Madras High Court
Mr.P.Muthuvalan vs Teachers Recruitment Board on 12 October, 2012
Author: Vinod K.Sharma
Bench: Vinod K.Sharma
BEFORE THE MADURAI BENCH OF MADRAS HIGH COURT
DATED: 12/10/2012
CORAM
THE HONOURABLE Mr.JUSTICE VINOD K.SHARMA
Writ Petition (MD) No.11663 of 2012
and
Writ Petition (MD) No.13235 of 2010
W.P.(MD) No.11663 OF 2012
Mr.P.Muthuvalan ... Petitioner
Vs
1. Teachers Recruitment Board
rep. By its Chairman
EVK Sampath Maligai
DPI Compound
College Road
Chennai 06.
2. Mr.M.Jeyaseelan
3. Mr.M.Ramamoorthy. ... Respondents
Petition filed under Article 226 of the Constitution of India praying for
the issuance of Writ of certiorarified mandamus to call for the records
pertaining to the impugned tentative provisional list of candidates selected for
appointment for the recruitment of Special Teachers through Employment
Registratino State Seniority 2010 - 2011 and 2011 - 12 dated Nil published in
the Internet by the first respondent and quash the same as illegal and
consequently to consider the petitioner for appointment under LA (Land
Acquisition) priority to the post of Special Teacher (Physical Education) within
the stipulated time.
W.P.(MD) No.13235 OF 2010
M.Ramamoorthy ... Petitioner
Vs
1. The Member Secretary
Teachers Recruitment Board
College Road
Chennai 600 006.
2. The Director of School Education
Chennai 600 006.
3. The District Employment Officer
Ramanathapuram District.... Respondents.
Petition filed under Article 226 of the Constitution of India praying for
the issuance of a writ of certiorarified mandamus to call for the records
relating to the order not selecting the petitioner for the post of Physical
Education Teacher, on the file of the first respondent and quash the same and
further direct the respondents 1 and 2 to select and appoint the petitioner as
Physical Education Teacher.
!For petitioner ... Mr.T.Lajapthi Roy
{in W.P.(MD) No.11663 of 2012}
Mr.G.Prabhu Rajadurai
{in W.P.(MD) No.13235
of 2012}
^For respondents ... Mr.R.Karthikeyan, AGP
for R.1
Mr.G.Prabhu Rajadurai
for R.3.
- - - - -
:COMMON ORDER
The petitioner prays for the issuance of a writ in the nature of certiorari to quash the impugned tentative provisional list of candidates selected for the appointment for the recruitment as Special Teachers through Employment Exchange Registration State Seniority 2010 - 2011 and 2011 - 12 published in the Internet by the Teachers Recruitment Board, with a consequential relief of considering the petitioner and all other eligible persons for the appointment.

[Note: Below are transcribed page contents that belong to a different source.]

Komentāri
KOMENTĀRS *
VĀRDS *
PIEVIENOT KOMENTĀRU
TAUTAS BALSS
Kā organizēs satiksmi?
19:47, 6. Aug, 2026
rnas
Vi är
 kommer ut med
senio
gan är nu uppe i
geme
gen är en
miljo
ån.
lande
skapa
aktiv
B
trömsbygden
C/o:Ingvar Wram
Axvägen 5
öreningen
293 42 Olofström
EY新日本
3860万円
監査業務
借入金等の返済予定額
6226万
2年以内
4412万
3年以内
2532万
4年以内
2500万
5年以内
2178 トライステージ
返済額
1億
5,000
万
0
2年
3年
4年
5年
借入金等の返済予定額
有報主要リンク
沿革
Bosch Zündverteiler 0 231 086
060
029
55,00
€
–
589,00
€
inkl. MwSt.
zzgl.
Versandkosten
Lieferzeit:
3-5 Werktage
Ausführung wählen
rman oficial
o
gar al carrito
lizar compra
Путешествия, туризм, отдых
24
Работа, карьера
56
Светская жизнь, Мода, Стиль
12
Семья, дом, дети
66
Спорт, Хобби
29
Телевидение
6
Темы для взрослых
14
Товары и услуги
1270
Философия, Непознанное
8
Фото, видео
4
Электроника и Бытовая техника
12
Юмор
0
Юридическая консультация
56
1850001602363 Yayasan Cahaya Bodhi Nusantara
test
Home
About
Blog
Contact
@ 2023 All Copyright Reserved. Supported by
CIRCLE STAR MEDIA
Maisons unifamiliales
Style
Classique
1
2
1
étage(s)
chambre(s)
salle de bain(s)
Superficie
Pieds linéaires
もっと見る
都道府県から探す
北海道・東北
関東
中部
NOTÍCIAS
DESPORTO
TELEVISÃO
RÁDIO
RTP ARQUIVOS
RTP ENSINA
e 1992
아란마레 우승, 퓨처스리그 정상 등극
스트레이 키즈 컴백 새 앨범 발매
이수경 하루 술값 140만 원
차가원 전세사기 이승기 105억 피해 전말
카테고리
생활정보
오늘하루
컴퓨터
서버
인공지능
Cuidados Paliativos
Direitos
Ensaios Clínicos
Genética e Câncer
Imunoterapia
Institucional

2. The petitioner acquired qualification of H.PED (Higher Grade Physical Education). The petitioner enrolled himself in the District Employment Exchange on 14/9/1999. In the year 2008, the lands of the petitioner were acquired and because of which, the petitioner was placed in priority category of L.A (Land Acquisition) for the purpose of employment preference.
3. In the year 2009, the Teachers Recruitment Board initiated recruitment to the post of Physical Education Teachers and filled up around 853 posts as per the guidelines issued to the concerned District Employment Exchanges, subject to reservation of posts, including priority categories. Though number of posts were filled up by giving preference to Inter Caste Marriage category and dependents of ex-serviceman category but no one under the Land Aquisition category was given employment.
4. In 2012, the Teachers Recruitment Board has commenced a process of selection of Special Teachers (Physical Education) by calling the candidates from the District Employment Exchanges. The total posts to be filled up is 1023 posts, out of which 98 posts are reserved for MBC priority category.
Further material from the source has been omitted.